Montana Code Annotated 2019

TITLE 35. CORPORATIONS, PARTNERSHIPS, AND ASSOCIATIONS

CHAPTER 1. BUSINESS CORPORATIONS

Part 14. Benefit Corporations

Termination -- Reorganization -- Other Actions Affecting Benefit Corporation

35-1-1408. (Temporary) Termination -- reorganization -- other actions affecting benefit corporation. (1) A benefit corporation may terminate its status as a benefit corporation and cease to be subject to this part by deleting from the benefit corporation's articles of incorporation the statement and identification of public benefits required under 35-1-1405. The amendment is effective only if the amendment is adopted by at least the minimum status vote. If the amendment is adopted, a shareholder of the corporation may require the corporation to purchase at fair market value the shares owned by the shareholder as provided for in 35-1-827.

(2) If a reorganization of a benefit corporation would terminate the status of the corporation as a benefit corporation, the reorganization is effective only if the reorganization is approved by at least the minimum status vote.

(3) If a benefit corporation is the converting corporation in a conversion, the conversion is effective only if the conversion is approved by at least the minimum status vote.

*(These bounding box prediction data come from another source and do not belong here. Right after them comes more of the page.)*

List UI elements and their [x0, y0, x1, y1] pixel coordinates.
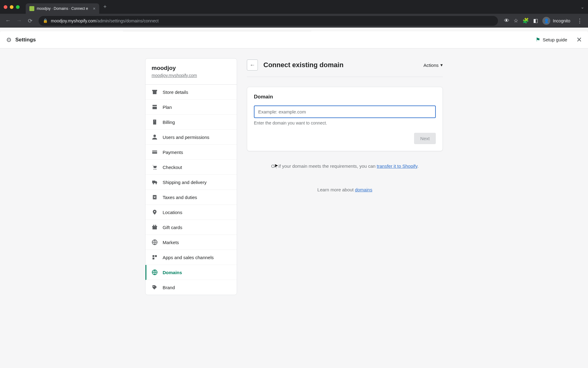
- nav-brand[interactable]: Brand: [145, 280, 237, 295]
- app-root: shopify 🔍 Search RK Ramy Khuffash ⚙ Sett…: [0, 28, 588, 368]
- nav-taxes[interactable]: Taxes and duties: [145, 190, 237, 205]
- lock-icon: 🔒: [43, 18, 48, 23]
- incognito-icon: 👤: [542, 17, 550, 25]
- browser-toolbar: ← → ⟳ 🔒 moodjoy.myshopify.com/admin/sett…: [0, 14, 588, 28]
- svg-rect-13: [155, 255, 157, 257]
- svg-point-0: [153, 135, 156, 137]
- close-tab-button[interactable]: ×: [93, 6, 95, 11]
- page-title: Connect existing domain: [263, 61, 344, 69]
- card-title: Domain: [254, 94, 436, 100]
- billing-icon: [152, 119, 158, 125]
- svg-rect-10: [152, 226, 157, 227]
- svg-point-16: [153, 286, 154, 287]
- chevron-down-icon: ▾: [440, 62, 443, 68]
- extensions-icon[interactable]: 🧩: [522, 17, 529, 24]
- eye-off-icon[interactable]: 👁: [504, 18, 509, 24]
- svg-rect-12: [153, 255, 154, 257]
- domain-input[interactable]: [254, 105, 436, 118]
- tab-overflow-button[interactable]: ⌄: [581, 5, 584, 10]
- gear-icon: ⚙: [6, 36, 12, 44]
- nav-payments[interactable]: Payments: [145, 145, 237, 160]
- nav-markets[interactable]: Markets: [145, 235, 237, 250]
- browser-tab[interactable]: moodjoy · Domains · Connect e ×: [26, 3, 99, 14]
- store-icon: [152, 89, 158, 95]
- transfer-text: Or, if your domain meets the requirement…: [247, 163, 443, 169]
- setup-guide-link[interactable]: ⚑ Setup guide: [536, 36, 567, 43]
- payments-icon: [152, 149, 158, 155]
- nav-locations[interactable]: Locations: [145, 205, 237, 220]
- new-tab-button[interactable]: +: [104, 4, 107, 10]
- browser-menu-button[interactable]: ⋮: [577, 17, 582, 24]
- card-footer: Next: [254, 133, 436, 144]
- actions-dropdown[interactable]: Actions ▾: [424, 62, 443, 68]
- users-icon: [152, 134, 158, 140]
- browser-toolbar-icons: 👁 ☆ 🧩 ◧ 👤 Incognito ⋮: [502, 17, 585, 25]
- bookmark-icon[interactable]: ☆: [514, 17, 518, 24]
- nav-billing[interactable]: Billing: [145, 115, 237, 130]
- nav-gift-cards[interactable]: Gift cards: [145, 220, 237, 235]
- domains-help-link[interactable]: domains: [355, 187, 372, 192]
- settings-nav: Store details Plan Billing Users and per…: [145, 85, 237, 295]
- address-bar[interactable]: 🔒 moodjoy.myshopify.com/admin/settings/d…: [39, 16, 498, 26]
- close-window-button[interactable]: [4, 5, 7, 9]
- taxes-icon: [152, 194, 158, 200]
- store-header: moodjoy moodjoy.myshopify.com: [145, 59, 237, 85]
- transfer-link[interactable]: transfer it to Shopify: [377, 163, 417, 169]
- flag-icon: ⚑: [536, 36, 540, 43]
- markets-icon: [152, 239, 158, 245]
- settings-header: ⚙ Settings ⚑ Setup guide ✕: [0, 31, 588, 48]
- domain-card: Domain Enter the domain you want to conn…: [247, 87, 443, 151]
- maximize-window-button[interactable]: [16, 5, 20, 9]
- tab-title: moodjoy · Domains · Connect e: [37, 6, 88, 11]
- shipping-icon: [152, 179, 158, 185]
- browser-tab-strip: moodjoy · Domains · Connect e × + ⌄: [0, 0, 588, 14]
- nav-apps[interactable]: Apps and sales channels: [145, 250, 237, 265]
- svg-point-5: [153, 183, 154, 184]
- reload-button[interactable]: ⟳: [25, 16, 35, 26]
- learn-more-text: Learn more about domains: [247, 187, 443, 192]
- domain-help-text: Enter the domain you want to connect.: [254, 121, 436, 125]
- nav-shipping[interactable]: Shipping and delivery: [145, 175, 237, 190]
- settings-body: moodjoy moodjoy.myshopify.com Store deta…: [0, 48, 588, 368]
- page-header: ← Connect existing domain Actions ▾: [247, 58, 443, 77]
- incognito-label: Incognito: [553, 18, 570, 23]
- svg-point-4: [156, 169, 156, 170]
- profile-chip[interactable]: 👤 Incognito: [542, 17, 570, 25]
- next-button[interactable]: Next: [414, 133, 436, 144]
- domains-icon: [152, 269, 158, 275]
- store-url-link[interactable]: moodjoy.myshopify.com: [152, 73, 197, 78]
- gift-icon: [152, 224, 158, 230]
- back-button[interactable]: ←: [247, 59, 258, 71]
- svg-rect-9: [153, 227, 157, 229]
- nav-store-details[interactable]: Store details: [145, 85, 237, 100]
- settings-sidebar: moodjoy moodjoy.myshopify.com Store deta…: [145, 58, 237, 295]
- settings-modal: ⚙ Settings ⚑ Setup guide ✕ moodjoy moodj…: [0, 31, 588, 368]
- back-button[interactable]: ←: [3, 16, 13, 26]
- svg-rect-2: [152, 151, 157, 152]
- nav-domains[interactable]: Domains: [145, 265, 237, 280]
- svg-point-6: [156, 183, 157, 184]
- forward-button[interactable]: →: [14, 16, 24, 26]
- svg-point-3: [154, 169, 155, 170]
- side-panel-icon[interactable]: ◧: [533, 17, 538, 24]
- locations-icon: [152, 209, 158, 215]
- apps-icon: [152, 254, 158, 260]
- nav-checkout[interactable]: Checkout: [145, 160, 237, 175]
- svg-rect-14: [153, 258, 154, 259]
- checkout-icon: [152, 164, 158, 170]
- content-area: ← Connect existing domain Actions ▾ Doma…: [247, 58, 443, 358]
- nav-users[interactable]: Users and permissions: [145, 130, 237, 145]
- plan-icon: [152, 104, 158, 110]
- settings-title: Settings: [15, 37, 36, 43]
- close-modal-button[interactable]: ✕: [576, 36, 582, 44]
- minimize-window-button[interactable]: [10, 5, 13, 9]
- setup-guide-label: Setup guide: [543, 37, 567, 42]
- nav-plan[interactable]: Plan: [145, 100, 237, 115]
- actions-label: Actions: [424, 63, 439, 68]
- svg-point-8: [154, 211, 155, 212]
- window-controls: [4, 5, 20, 9]
- store-name: moodjoy: [152, 65, 231, 71]
- url-text: moodjoy.myshopify.com/admin/settings/dom…: [51, 18, 159, 24]
- brand-icon: [152, 284, 158, 290]
- tab-favicon: [29, 6, 34, 11]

(4) A sale, lease, conveyance, exchange, transfer, or other disposition of all or substantially all of the assets of a benefit corporation, unless the transaction is in the usual and ordinary course of business of the benefit corporation, is effective only if the transaction is approved by at least the minimum status vote. If a transaction described in this subsection is not in the usual and ordinary course of business and is approved, a shareholder of the corporation may require the corporation to purchase at fair market value the shares owned by the shareholder as provided in 35-1-827.

35-1-1408. (Effective June 1, 2020) Termination -- reorganization -- other actions affecting benefit corporation. (1) A benefit corporation may terminate its status as a benefit corporation and cease to be subject to this part by deleting from the benefit corporation's articles of incorporation the statement and identification of public benefits required under 35-1-1405. The amendment is effective only if the amendment is adopted by at least the minimum status vote. If the amendment is adopted, a shareholder of the corporation may require the corporation to purchase at fair market value the shares owned by the shareholder as provided for in 35-14-1302.

(2) If a reorganization of a benefit corporation would terminate the status of the corporation as a benefit corporation, the reorganization is effective only if the reorganization is approved by at least the minimum status vote.

(3) If a benefit corporation is the converting corporation in a conversion, the conversion is effective only if the conversion is approved by at least the minimum status vote.

(4) A sale, lease, conveyance, exchange, transfer, or other disposition of all or substantially all of the assets of a benefit corporation, unless the transaction is in the usual and ordinary course of business of the benefit corporation, is effective only if the transaction is approved by at least the minimum status vote. If a transaction described in this subsection is not in the usual and ordinary course of business and is approved, a shareholder of the corporation may require the corporation to purchase at fair market value the shares owned by the shareholder as provided in 35-14-1302.

History: En. Sec. 8, Ch. 306, L. 2015; amd. Sec. 243, Ch. 271, L. 2019.